▶ _What you will do_:
If a line in the entries below includes "these", pick it out and copy it.

▶ _Information supplied_:

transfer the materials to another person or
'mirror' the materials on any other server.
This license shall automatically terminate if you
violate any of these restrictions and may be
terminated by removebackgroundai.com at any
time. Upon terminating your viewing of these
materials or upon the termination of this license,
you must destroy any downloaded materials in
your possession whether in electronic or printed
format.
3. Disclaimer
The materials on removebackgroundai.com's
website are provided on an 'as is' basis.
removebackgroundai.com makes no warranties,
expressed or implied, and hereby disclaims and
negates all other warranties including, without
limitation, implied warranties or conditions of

▶ _Answer for this exercise_:
violate any of these restrictions and may be
time. Upon terminating your viewing of these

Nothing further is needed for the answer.